# Perkins on Assurance of Adoption



## Prufrock (Jun 7, 2009)

I find Perkins to strike a wonderful yet exceedingly simple balance here. Like many other divines, Perkins does not march straight to the _syllogismus practicus_ for assurance of our election, or of our adoption in Christ, thus seeking a witness to the execution of the decree _outside_ of Christ and in us. Rather, he (as Calvin and others) states that assurance stems primarily from the Holy Spirit (or from faith); and it is only when this fails that we take recourse to looking into ourselves for signs to assure us.



> Here some will demand howe a man may be assured of his adoption, if he want the testimonie of the Spirit to certifie him thereof. Ans. Fire is knowne to be no painted but a true fire, by two notes: by heate, and by the flame: now if the case fall out that the fire want a flame, it is still knowne to be fire by the heate. In like manner, as I haue saide, there be two witnesses of our adoption: Gods Spirit, and our spirit.

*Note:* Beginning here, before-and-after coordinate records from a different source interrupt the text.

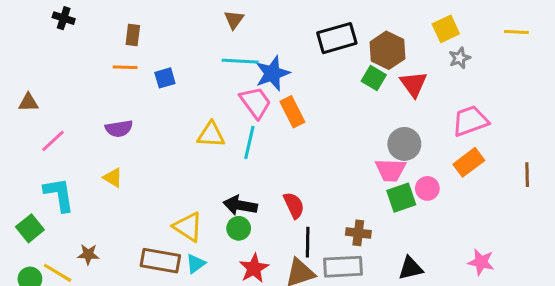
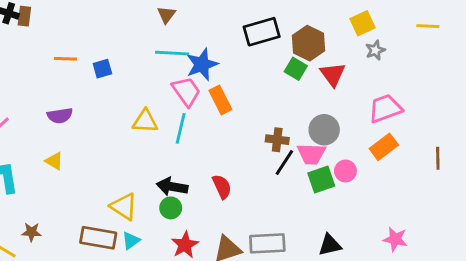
brown rectangle: (133, 35) -> (24, 16), moved
brown cross: (358, 233) -> (277, 140), moved
black line: (308, 242) -> (284, 162), moved, turned 32

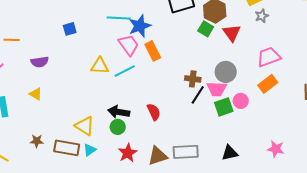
orange line: (66, 59) -> (12, 40), moved
cyan line: (181, 128) -> (125, 71), turned 50
brown star: (31, 232) -> (37, 141), moved

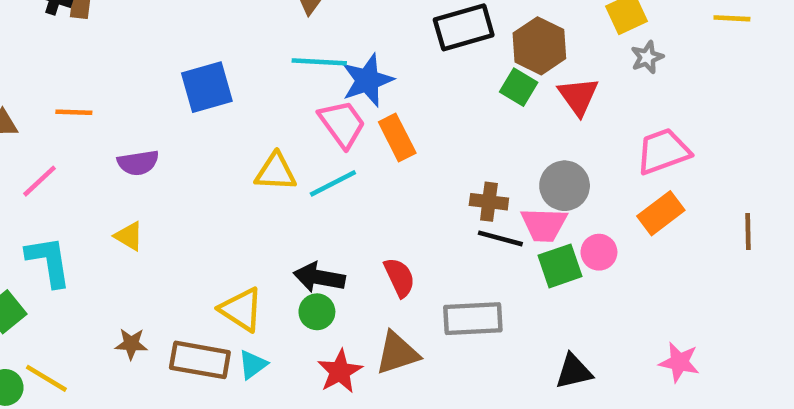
blue square: (70, 29) -> (207, 87), size x1.6
black line: (198, 95) -> (500, 238), turned 72
gray rectangle: (186, 152) -> (473, 319), moved
brown triangle: (158, 156) -> (397, 353), moved

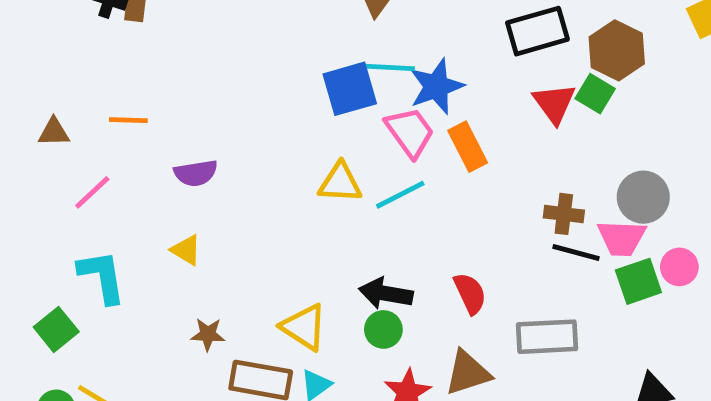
blue square: (207, 87) -> (350, 89), moved
red triangle: (578, 96) -> (554, 103), moved
brown star: (131, 344) -> (208, 334), moved

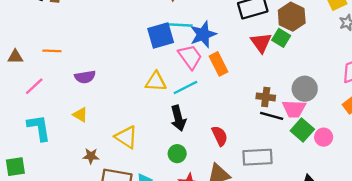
pink circle: (679, 267) -> (324, 137), moved
green square: (638, 281) -> (302, 130), turned -30
black arrow: (386, 293) -> (178, 118), moved, turned -115
yellow triangle: (304, 327) -> (126, 137), moved
green square: (56, 329) -> (15, 167), moved, turned 30

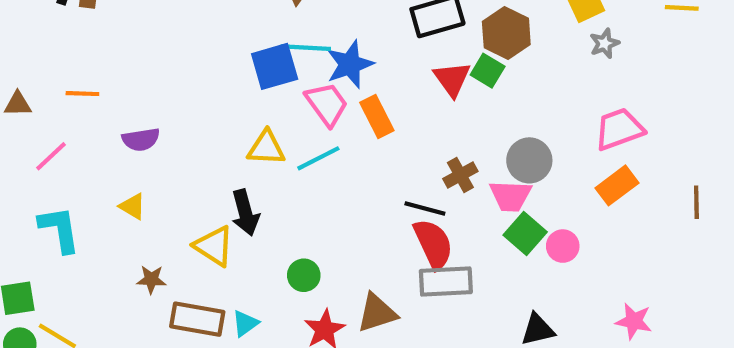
brown cross: (266, 97) -> (460, 175), turned -36
black line: (272, 116) -> (425, 208), moved
black arrow: (178, 118) -> (245, 213), moved
red semicircle: (220, 136) -> (433, 244), moved, size x1.4

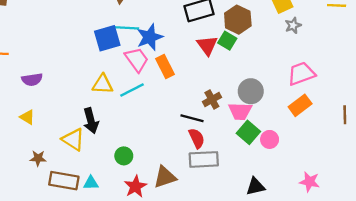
red semicircle: (433, 244) -> (197, 138), size x0.7
cyan triangle: (245, 323) -> (91, 183), turned 35

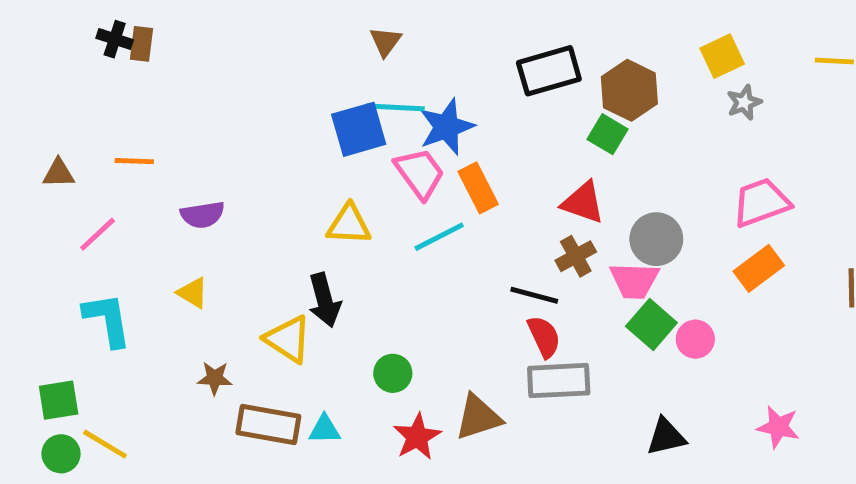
red triangle: (207, 45) -> (583, 203), moved, turned -35
cyan line: (132, 90) -> (439, 237), moved

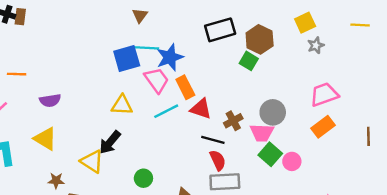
red triangle: (583, 203) -> (201, 109), moved
yellow triangle: (193, 293) -> (45, 139), size x1.5
black arrow: (324, 300) -> (110, 142), turned 55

Now if it fall out that a man feele not the principall, which is the spirit of adoption, hee must then haue recourse to the second witnesse and search out in himselfe the signes & tokens of the santification of his owne spirit, by which he may certenly assure himselfe of his adoption; as wee know fire to be fire by the heat though it want a flame. _(from Exposition of the Creed; Predestination. p.344 in the collected works volume._


----------